The defendant, in February, 1870, received two of these dividends. On the 25th of March, 1869, the charter was amended authorizing, inter alia, the directors to increase the stock. After this, as well as before, the directors repeatedly and always recognized the validity of all the stock which had been issued.
The defendant, it may be admitted, had no personal knowledge of any increase of capital stock, or of the passage of the amended charter, until after this suit was brought, although the agent who acted for him in his absence in respect to his stock had such knowledge.
The only ground of defence here is that the stock issued in excess of the $1,000,000 is void, because the holders of this first million of stock did not assent to the increase.
From the proofs in the case, we find that at lease four-fifths of the original million of stockholders did know of and assent as early as January, 1869, to this increase of stock, and are of opinion that the requisite assent of the stockholders can be shown by their conduct and acquiescence, and need not necessarily be established by any formal vote or resolution.
Inasmuch as during part of 1868, and all of 1809, 1870, and 1871, down to the great fire in Chicago, the company did business and declared dividends, on the basis of having nearly $5,000,000 stock out, a fact not disguised or concealed, but proclaimed to the world, the defendant, as a holder of a stock certificate, which he still retains, and receiving dividends, which he also retains, will not be permitted by the principles of law, in order to escape a liability imposed for the benefit of creditors, to deny at this late day that he is a stockholder in the company. Particularly ought this to be so in view of the amendment of the charter by the legislature giving the directors the power to increase the stock, and their subsequent action ratifying what they had previously done.

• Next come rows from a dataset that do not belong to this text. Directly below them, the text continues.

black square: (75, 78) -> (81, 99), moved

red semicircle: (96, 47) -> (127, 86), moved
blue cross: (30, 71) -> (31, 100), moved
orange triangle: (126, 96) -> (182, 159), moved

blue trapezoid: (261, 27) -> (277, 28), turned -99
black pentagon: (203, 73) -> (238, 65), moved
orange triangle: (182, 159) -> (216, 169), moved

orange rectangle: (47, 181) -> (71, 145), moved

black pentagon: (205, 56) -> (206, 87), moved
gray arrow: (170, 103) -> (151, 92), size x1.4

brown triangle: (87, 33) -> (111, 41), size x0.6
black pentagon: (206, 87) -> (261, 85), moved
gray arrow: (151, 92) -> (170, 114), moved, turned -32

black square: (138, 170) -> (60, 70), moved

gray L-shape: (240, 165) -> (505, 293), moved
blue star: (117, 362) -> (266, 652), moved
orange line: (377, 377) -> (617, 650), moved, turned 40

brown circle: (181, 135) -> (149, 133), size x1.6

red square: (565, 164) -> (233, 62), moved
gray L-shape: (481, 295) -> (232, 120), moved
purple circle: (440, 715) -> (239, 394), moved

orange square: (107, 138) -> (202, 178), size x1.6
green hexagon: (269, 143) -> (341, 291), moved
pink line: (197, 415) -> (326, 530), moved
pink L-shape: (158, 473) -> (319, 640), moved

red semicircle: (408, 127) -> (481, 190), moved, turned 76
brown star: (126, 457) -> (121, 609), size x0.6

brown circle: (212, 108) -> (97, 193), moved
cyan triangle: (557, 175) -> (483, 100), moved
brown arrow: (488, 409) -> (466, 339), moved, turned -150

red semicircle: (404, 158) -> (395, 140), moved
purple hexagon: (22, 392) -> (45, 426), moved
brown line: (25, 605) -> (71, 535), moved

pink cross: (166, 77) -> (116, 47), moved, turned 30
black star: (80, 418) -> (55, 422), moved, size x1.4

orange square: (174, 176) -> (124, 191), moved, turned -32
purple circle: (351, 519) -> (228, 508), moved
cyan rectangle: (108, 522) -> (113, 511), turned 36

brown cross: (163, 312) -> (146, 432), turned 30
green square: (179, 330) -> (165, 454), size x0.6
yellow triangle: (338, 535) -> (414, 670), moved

The original charter contemplating that stock might be issued to the extent of $5,000,000, and that amount never having been quite reached, the amendment of the charter was not of such a radical character as to discharge a nonassenting stockholder from his liability as respects his unpaid stock. This view has been recently taken by the United States circuit court for Indiana in the case of Payson v. Withers [Case No. 10,864].
In the conclusion of Judge Drummond in that case on this point we concur.
Judgment for the plaintiff.
[NOTE. For similar actions brought by the assignee against other delinquent stockholders, see Payson v. Dietz. Case No. 10,861; Payson v. Withers, Id. 10,864; Payson v. Coffin, Id. 10,858 and 10,859; Payson v. Hadduck, Id. 10,862.]
As to liability of stockholders, see Haskins v. Harding [Case No. 6,196]; Ashton v. Burbank [Id. 582].
1 [Reported by Hon. John F. Dillon, Circuit Judge, and here reprinted by permission.]